Le spedizioni spagnole di frutta, ortaggi e agrumi in Brasile hanno raggiunto nel 2014 quota 70,4 milioni di euro, registrando un incremento del 25% sul 2013, con un volume totale pari a 88.895 tonnellate, in crescita del 56% sul 2013. A registrare le performance migliori sono state le susine con 21.211 tons, che riportano un +86%; le pere con 13.608 tons, +36,6%; le arance con 10,468 tons (+18%) e le cipolle con 10.468 tons, che segnano un +155% rispetto al 2013.

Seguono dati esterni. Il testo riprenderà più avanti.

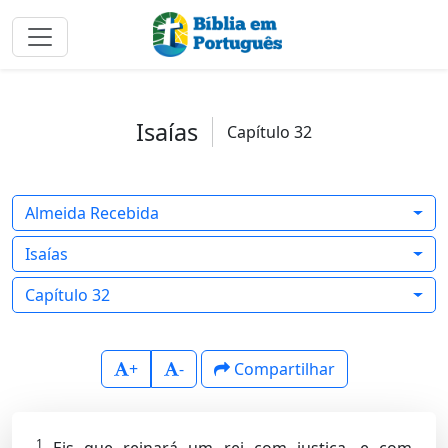
Isaías
Capítulo 32
Almeida Recebida
Isaías
Capítulo 32
+
-
Compartilhar
1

Il giro d’affari generato dall’export di ortofrutticoli in Canada ha toccato i 58,5 milioni di euro nel 2014, per un incremento annuale del 165%. I volumi  richiesti dal Paese del Nord America sono stati pari a 58.721 tons e, segnatamente, aumentano del 209% rispetto al 2013: spiccano gli agrumi con 22.401 tons di arance e 17.635 tons di mandarini.